Task objective:
Only the lines containing "fare" should appear in the answer, copied from the listing below.

Material for this exercise:
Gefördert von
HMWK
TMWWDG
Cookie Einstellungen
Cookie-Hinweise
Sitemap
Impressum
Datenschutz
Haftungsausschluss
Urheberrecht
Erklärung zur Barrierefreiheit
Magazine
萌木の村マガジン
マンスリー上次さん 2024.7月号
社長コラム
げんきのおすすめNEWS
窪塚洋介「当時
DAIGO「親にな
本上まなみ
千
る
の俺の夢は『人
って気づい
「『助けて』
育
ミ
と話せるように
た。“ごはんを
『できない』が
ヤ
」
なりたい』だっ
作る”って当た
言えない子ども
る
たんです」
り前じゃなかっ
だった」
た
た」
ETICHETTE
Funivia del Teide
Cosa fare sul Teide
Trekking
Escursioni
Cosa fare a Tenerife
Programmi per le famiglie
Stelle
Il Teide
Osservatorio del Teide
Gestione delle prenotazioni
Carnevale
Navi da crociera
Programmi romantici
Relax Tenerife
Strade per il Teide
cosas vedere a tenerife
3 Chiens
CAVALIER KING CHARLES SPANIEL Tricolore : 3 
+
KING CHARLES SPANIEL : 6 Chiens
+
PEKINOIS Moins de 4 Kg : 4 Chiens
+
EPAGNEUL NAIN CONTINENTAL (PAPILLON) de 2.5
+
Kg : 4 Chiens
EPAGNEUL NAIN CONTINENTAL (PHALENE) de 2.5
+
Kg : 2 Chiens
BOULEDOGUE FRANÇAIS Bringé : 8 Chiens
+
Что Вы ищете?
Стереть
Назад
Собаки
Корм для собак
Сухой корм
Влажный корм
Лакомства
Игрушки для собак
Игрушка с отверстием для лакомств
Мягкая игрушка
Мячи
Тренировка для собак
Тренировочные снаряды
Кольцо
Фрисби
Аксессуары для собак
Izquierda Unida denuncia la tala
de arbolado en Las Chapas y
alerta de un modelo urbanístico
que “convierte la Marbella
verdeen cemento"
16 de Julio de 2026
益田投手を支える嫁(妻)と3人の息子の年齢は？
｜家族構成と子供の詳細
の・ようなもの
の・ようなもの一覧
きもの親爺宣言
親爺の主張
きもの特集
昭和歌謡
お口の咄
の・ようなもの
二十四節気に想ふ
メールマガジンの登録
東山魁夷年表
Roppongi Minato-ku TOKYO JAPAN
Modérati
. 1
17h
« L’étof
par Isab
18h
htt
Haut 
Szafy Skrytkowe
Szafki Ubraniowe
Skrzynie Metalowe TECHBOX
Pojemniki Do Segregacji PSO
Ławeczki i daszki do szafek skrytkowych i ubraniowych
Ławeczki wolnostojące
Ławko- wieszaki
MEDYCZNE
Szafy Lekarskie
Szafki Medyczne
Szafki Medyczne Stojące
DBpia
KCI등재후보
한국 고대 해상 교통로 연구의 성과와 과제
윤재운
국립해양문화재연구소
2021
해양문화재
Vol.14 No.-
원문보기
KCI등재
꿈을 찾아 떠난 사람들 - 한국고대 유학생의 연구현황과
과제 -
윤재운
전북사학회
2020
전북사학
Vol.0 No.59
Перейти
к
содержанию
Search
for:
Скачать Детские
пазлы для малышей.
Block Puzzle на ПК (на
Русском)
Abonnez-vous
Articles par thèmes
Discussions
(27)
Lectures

==

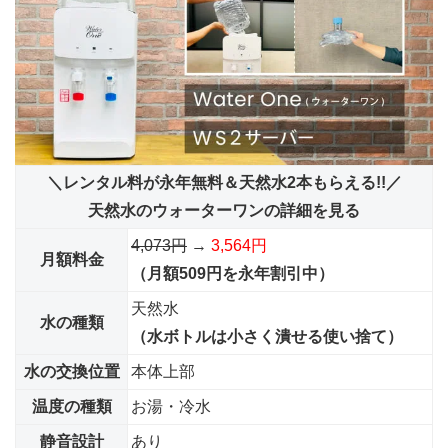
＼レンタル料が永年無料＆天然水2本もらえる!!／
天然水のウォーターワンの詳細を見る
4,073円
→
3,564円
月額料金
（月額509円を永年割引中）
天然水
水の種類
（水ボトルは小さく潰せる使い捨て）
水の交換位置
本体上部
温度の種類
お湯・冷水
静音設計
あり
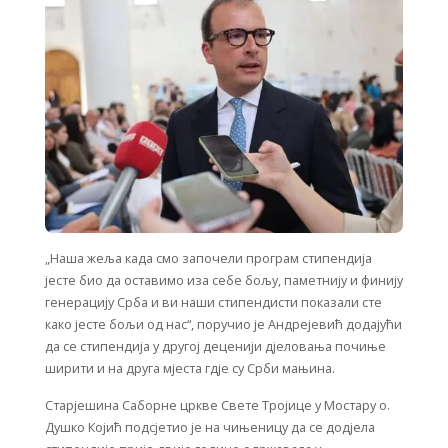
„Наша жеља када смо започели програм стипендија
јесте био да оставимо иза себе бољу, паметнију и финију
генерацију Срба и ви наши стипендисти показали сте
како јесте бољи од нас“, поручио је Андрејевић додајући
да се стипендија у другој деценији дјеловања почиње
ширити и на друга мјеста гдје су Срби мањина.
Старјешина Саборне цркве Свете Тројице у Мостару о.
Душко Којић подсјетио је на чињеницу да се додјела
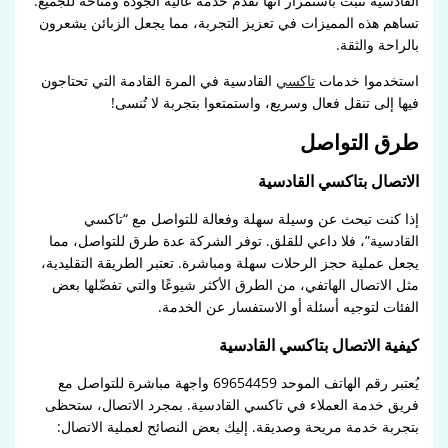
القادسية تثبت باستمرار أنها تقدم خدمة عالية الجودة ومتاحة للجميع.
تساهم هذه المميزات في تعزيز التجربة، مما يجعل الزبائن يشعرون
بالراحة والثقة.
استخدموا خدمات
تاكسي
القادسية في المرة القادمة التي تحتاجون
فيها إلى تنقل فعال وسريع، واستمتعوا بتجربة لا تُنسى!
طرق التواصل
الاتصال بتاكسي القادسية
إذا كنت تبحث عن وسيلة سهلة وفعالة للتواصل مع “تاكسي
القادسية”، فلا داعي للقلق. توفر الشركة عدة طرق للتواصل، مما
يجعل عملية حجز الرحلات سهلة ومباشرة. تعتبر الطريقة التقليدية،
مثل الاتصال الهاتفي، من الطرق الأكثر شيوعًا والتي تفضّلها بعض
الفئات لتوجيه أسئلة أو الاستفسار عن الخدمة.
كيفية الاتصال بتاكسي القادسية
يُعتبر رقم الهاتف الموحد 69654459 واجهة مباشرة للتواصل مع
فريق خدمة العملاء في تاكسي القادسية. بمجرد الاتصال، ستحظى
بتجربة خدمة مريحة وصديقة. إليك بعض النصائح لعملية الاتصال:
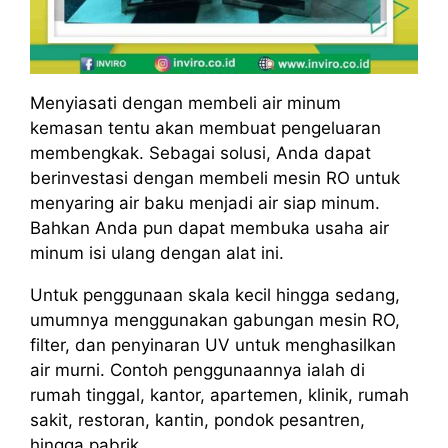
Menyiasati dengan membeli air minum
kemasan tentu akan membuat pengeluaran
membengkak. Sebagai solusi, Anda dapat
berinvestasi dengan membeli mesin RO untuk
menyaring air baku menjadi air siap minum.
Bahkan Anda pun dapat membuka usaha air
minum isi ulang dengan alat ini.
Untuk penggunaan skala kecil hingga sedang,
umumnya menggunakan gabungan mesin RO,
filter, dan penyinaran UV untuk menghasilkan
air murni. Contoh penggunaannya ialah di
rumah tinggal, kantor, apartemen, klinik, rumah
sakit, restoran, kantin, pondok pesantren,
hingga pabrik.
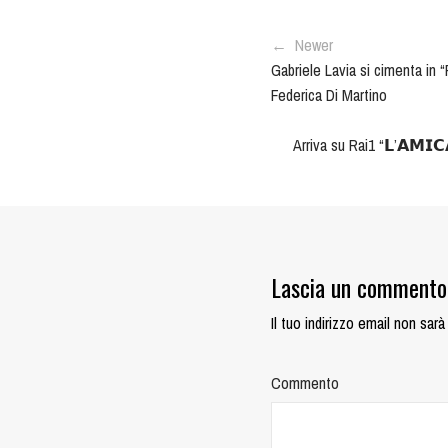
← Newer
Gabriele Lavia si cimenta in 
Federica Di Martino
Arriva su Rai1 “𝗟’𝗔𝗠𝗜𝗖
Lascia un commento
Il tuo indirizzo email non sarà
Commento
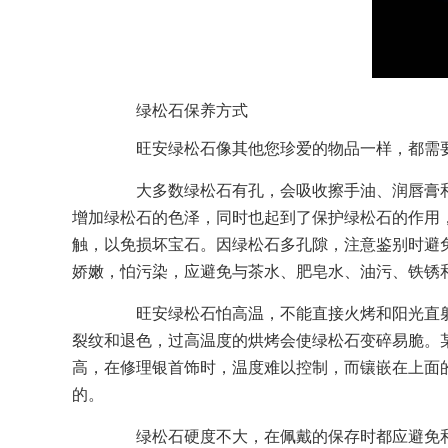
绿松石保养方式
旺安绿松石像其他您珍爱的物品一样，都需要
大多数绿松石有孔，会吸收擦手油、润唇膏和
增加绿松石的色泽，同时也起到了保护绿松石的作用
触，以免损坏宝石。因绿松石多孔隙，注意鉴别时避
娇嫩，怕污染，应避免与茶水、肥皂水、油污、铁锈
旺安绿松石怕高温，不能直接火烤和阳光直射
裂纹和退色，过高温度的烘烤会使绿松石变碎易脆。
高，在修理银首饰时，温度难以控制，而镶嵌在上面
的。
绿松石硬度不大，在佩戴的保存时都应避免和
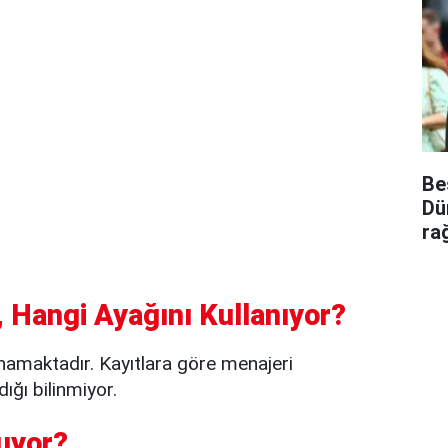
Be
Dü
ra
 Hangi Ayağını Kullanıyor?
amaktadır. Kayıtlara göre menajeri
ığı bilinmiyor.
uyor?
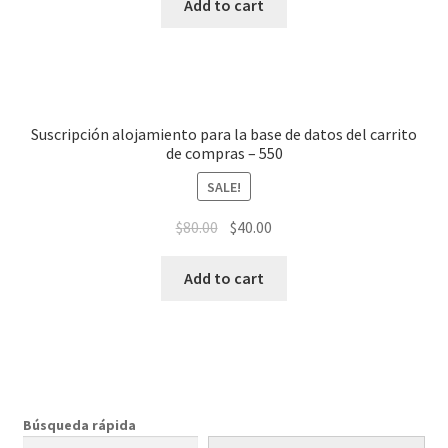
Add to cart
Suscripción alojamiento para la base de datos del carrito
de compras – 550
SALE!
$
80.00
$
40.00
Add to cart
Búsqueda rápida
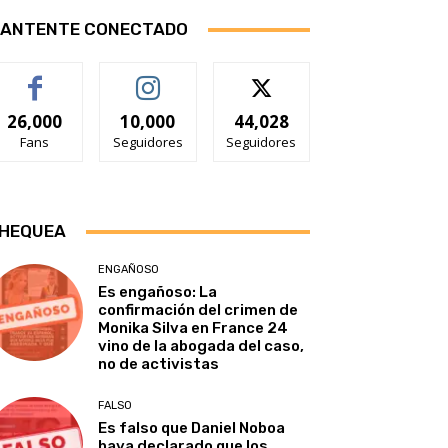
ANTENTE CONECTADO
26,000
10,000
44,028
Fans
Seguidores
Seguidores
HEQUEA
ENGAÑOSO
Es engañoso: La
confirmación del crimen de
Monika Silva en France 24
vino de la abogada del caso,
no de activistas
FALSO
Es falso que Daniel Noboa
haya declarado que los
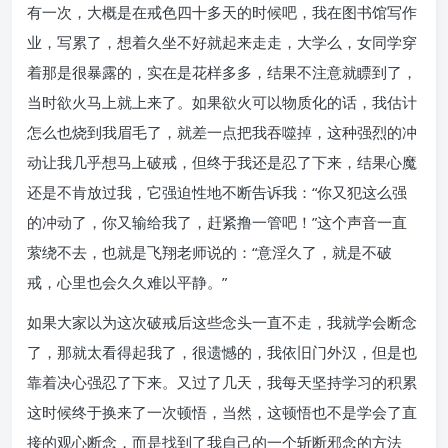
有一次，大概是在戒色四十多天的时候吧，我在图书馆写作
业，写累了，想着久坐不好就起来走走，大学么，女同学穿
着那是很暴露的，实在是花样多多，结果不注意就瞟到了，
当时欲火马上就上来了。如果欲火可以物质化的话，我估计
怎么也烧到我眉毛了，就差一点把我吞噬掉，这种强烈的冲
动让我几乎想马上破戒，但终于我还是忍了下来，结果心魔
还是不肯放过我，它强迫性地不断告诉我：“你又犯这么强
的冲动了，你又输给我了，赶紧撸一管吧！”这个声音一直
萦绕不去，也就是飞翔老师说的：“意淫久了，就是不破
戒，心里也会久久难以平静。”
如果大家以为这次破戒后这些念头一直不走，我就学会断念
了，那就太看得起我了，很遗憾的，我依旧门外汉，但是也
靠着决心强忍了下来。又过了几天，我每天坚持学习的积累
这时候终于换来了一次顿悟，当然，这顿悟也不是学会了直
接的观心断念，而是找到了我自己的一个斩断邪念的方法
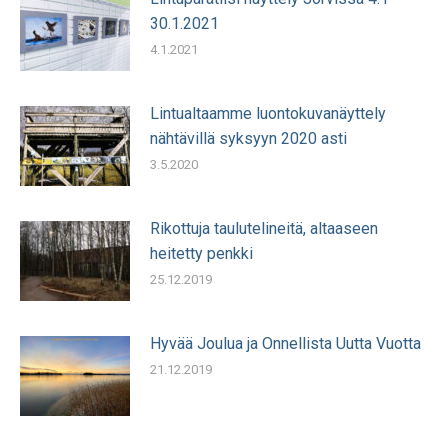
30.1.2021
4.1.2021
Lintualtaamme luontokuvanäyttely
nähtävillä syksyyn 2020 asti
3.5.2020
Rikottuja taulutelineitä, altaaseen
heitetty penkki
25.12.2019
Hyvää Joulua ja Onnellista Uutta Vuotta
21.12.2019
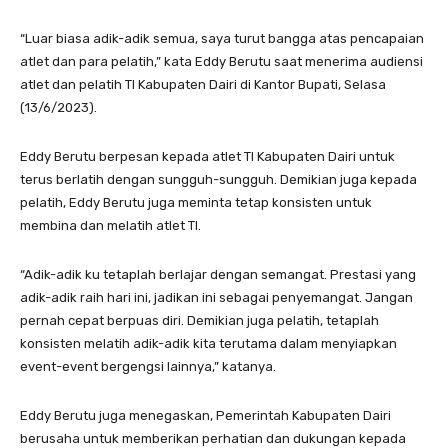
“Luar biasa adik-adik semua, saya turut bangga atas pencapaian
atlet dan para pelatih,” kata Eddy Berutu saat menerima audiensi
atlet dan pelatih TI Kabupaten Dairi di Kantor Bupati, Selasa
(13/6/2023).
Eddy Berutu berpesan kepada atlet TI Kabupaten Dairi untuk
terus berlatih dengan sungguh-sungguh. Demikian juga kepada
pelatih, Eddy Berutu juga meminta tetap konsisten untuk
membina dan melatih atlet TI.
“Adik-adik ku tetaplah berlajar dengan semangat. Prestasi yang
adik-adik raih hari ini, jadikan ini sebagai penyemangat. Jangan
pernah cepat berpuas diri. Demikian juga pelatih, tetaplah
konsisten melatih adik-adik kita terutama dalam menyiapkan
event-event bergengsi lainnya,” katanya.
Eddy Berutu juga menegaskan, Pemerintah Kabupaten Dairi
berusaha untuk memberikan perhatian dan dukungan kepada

Answer section:
Cosa fare sul Teide
Cosa fare a Tenerife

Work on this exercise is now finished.